Don't say you weren't warned...

Wednesday, April 9, 2008

Why I Love Half Moon Bay

I am trying to establish a pattern of riding my bike on the beach 4-5 days a week. I want to take advantage of living here as much as I can...

Today I rode farther south than I've ever gone before. There's a paved bike/jogging path that parallels the beach, and I want to see how far it goes. The path is anywhere from 20-100 feet removed from the beach, and there are certain stretches where the beach is below; there are cliffs, and the sand is anywhere from 5-50 feet below the cliff's edge. Although the path is removed from the cliff's edge, in a lot of places there is a dirt strip that runs right along the very edge of the cliff, and so if you're careful, you can ride along that, which is a thrill.

Today, as I was riding back home, I saw someone pointing out to sea, and so I pulled onto the edge and looked out, and saw something partially breach the sea. "Hmm, I thought, is that a dolphin?" But the shape somehow didn't seem quite right. Then I thought perhaps it might be a sea lion. But then I saw a small fin, and so that ruled out a sea lion. Now that I could kinda see the body in the water, it seemed to be just lazing around, which is not my understanding of how sharks move.

And then I saw the big one. And it was really big.

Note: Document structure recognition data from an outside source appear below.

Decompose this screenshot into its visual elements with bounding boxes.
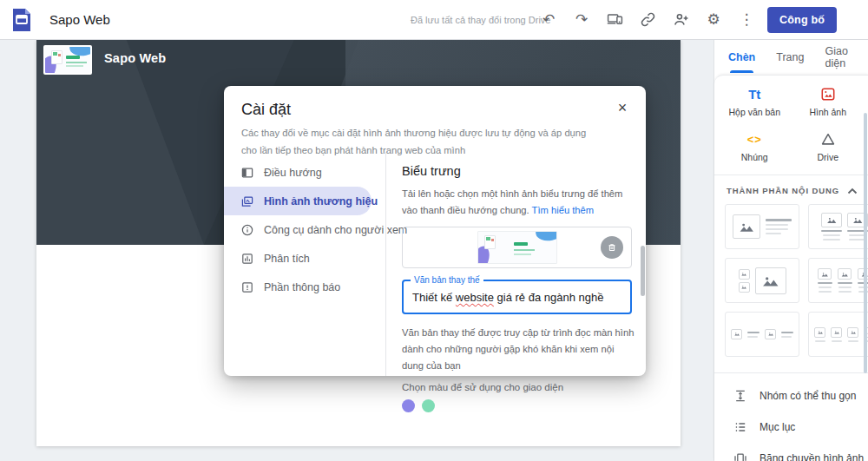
trash-icon	[606, 241, 618, 254]
embed-icon: <>	[747, 133, 762, 146]
image-carousel-icon	[733, 451, 747, 461]
settings-nav-analytics[interactable]: Phân tích	[224, 244, 385, 273]
sidebar-scrollbar[interactable]	[864, 113, 867, 373]
learn-more-link[interactable]: Tìm hiểu thêm	[532, 205, 595, 215]
dialog-title: Cài đặt	[224, 86, 646, 119]
info-icon	[240, 223, 254, 237]
navigation-icon	[240, 166, 254, 180]
share-add-person-icon[interactable]	[668, 8, 693, 32]
image-icon	[820, 87, 836, 102]
table-of-contents-icon	[733, 420, 747, 434]
insert-image[interactable]: Hình ảnh	[792, 84, 865, 117]
color-swatch-purple[interactable]	[402, 399, 415, 412]
sidebar-item-table-of-contents[interactable]: Mục lục	[714, 412, 868, 443]
undo-icon[interactable]: ↶	[536, 8, 561, 32]
preview-devices-icon[interactable]	[602, 8, 627, 32]
insert-drive[interactable]: Drive	[792, 129, 865, 162]
chevron-up-icon[interactable]	[847, 188, 858, 194]
redo-icon[interactable]: ↷	[569, 8, 594, 32]
misspelled-word: website	[456, 291, 494, 304]
publish-button[interactable]: Công bố	[767, 7, 837, 33]
alt-text-value: Thiết kế website giá rẻ đa ngành nghề	[412, 291, 603, 304]
collapsible-group-icon	[733, 389, 747, 403]
copy-link-icon[interactable]	[635, 8, 660, 32]
logo-description: Tải lên hoặc chọn một hình ảnh biểu trưn…	[402, 186, 624, 219]
brand-images-icon	[240, 194, 254, 208]
theme-color-label: Chọn màu để sử dụng cho giao diện	[402, 382, 635, 392]
layout-thumbnail-two-pairs[interactable]	[725, 312, 799, 357]
settings-gear-icon[interactable]: ⚙	[701, 8, 726, 32]
content-blocks-header[interactable]: THÀNH PHẦN NỘI DUNG	[714, 175, 868, 202]
site-header-name[interactable]: Sapo Web	[104, 51, 166, 65]
settings-nav: Điều hướng Hình ảnh thương hiệu Công cụ …	[224, 152, 386, 376]
tab-pages[interactable]: Trang	[776, 40, 804, 75]
settings-nav-viewer-tools[interactable]: Công cụ dành cho người xem	[224, 215, 385, 244]
settings-nav-announcement[interactable]: Phần thông báo	[224, 273, 385, 301]
tab-themes[interactable]: Giao diện	[825, 40, 868, 75]
site-logo-thumbnail[interactable]	[43, 45, 92, 75]
delete-logo-button[interactable]	[601, 236, 623, 259]
logo-section-heading: Biểu trưng	[402, 164, 635, 178]
insert-text-box[interactable]: Tt Hộp văn bản	[718, 84, 792, 117]
theme-color-swatches	[402, 399, 635, 412]
save-status: Đã lưu tất cả thay đổi trong Drive	[411, 15, 550, 25]
logo-artwork	[477, 231, 557, 264]
dialog-scrollbar[interactable]	[641, 246, 645, 296]
sidebar-item-collapsible-group[interactable]: Nhóm có thể thu gọn	[714, 380, 868, 412]
more-options-icon[interactable]: ⋮	[734, 8, 759, 32]
layout-thumbnail-three-columns[interactable]	[808, 258, 868, 303]
sites-logo-icon[interactable]	[11, 8, 32, 32]
insert-sidebar: Chèn Trang Giao diện Tt Hộp văn bản	[713, 40, 868, 461]
announcement-icon	[240, 280, 254, 294]
brand-images-pane: Biểu trưng Tải lên hoặc chọn một hình ản…	[386, 152, 648, 376]
layout-thumbnail-gallery[interactable]	[725, 258, 799, 303]
layout-thumbnail-four-columns[interactable]	[808, 312, 868, 357]
tab-insert[interactable]: Chèn	[728, 40, 755, 75]
alt-text-help: Văn bản thay thế được truy cập từ trình …	[402, 325, 635, 374]
settings-nav-navigation[interactable]: Điều hướng	[224, 158, 385, 187]
settings-dialog: × Cài đặt Các thay đổi về mục cài đặt hì…	[224, 86, 646, 376]
logo-preview-box[interactable]	[402, 227, 632, 268]
sidebar-tabs: Chèn Trang Giao diện	[714, 40, 868, 75]
text-box-icon: Tt	[748, 87, 760, 102]
sidebar-item-image-carousel[interactable]: Băng chuyền hình ảnh	[714, 443, 868, 461]
logo-artwork	[45, 47, 90, 73]
alt-text-label: Văn bản thay thế	[411, 275, 483, 285]
insert-panel: Tt Hộp văn bản Hình ảnh <> Nhún	[714, 75, 868, 461]
close-icon[interactable]: ×	[611, 96, 634, 119]
analytics-icon	[240, 252, 254, 266]
site-title[interactable]: Sapo Web	[49, 12, 110, 27]
layout-thumbnail-image-text[interactable]	[725, 204, 799, 249]
settings-nav-brand-images[interactable]: Hình ảnh thương hiệu	[224, 187, 372, 215]
layout-thumbnails	[714, 202, 868, 366]
layout-thumbnail-two-columns[interactable]	[808, 204, 868, 249]
insert-embed[interactable]: <> Nhúng	[718, 129, 792, 162]
color-swatch-green[interactable]	[422, 399, 435, 412]
top-toolbar: Sapo Web Đã lưu tất cả thay đổi trong Dr…	[0, 0, 868, 40]
alt-text-input[interactable]: Văn bản thay thế Thiết kế website giá rẻ…	[402, 280, 632, 314]
google-sites-editor: Sapo Web Đã lưu tất cả thay đổi trong Dr…	[0, 0, 868, 461]
drive-icon	[820, 132, 836, 147]
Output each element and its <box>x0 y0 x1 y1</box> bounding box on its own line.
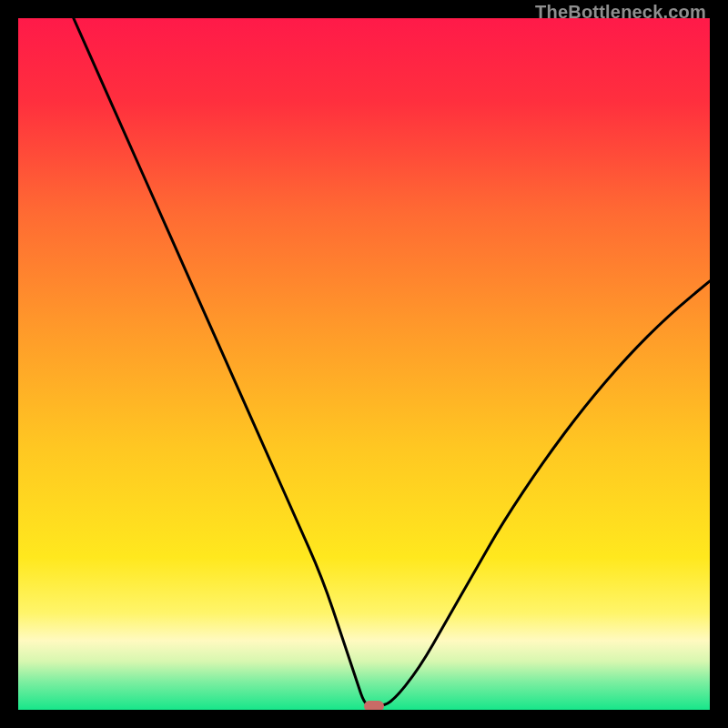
minimum-marker <box>364 701 384 710</box>
watermark-text: TheBottleneck.com <box>535 2 706 23</box>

"Holy shit!", I thought, "Whales!"

It was a mother and a calf, lazing around barely 50 yards offshore, right around where the waves that hit the shore first become visible. It was amazing. I must've watched them for half an hour. And all I could think was:

damn.

damn, damn, DAMN!

1) I don't have binoculars.
2) I don't have a camera. (Still haven't replaced the one that got drenched in the Mendocino Incident)
3) I was at a place where the cliff rises 30 feet or so above the sand, with the nearest convenient path down a solid half mile back the way I'd come.
4) I was alone.

If I had been with someone else, I'd have had them stay put on the cliff, then raced back at top speed to the place a half mile back where the horse trail goes down to the sand, left my bike, and ran back along the beach until I saw whoever was waiting (That's the only way I'd've found the right place). Then, I'd've shucked most of my clothes and gone into the ocean. The whales were almost certainly gray whales, which are not particularly belligerent, and they were close enough to shore to easily reach them.

I discovered a new goal today: before I leave here, I will swim with the whales.

Sweet mother of Jesus, I love this place.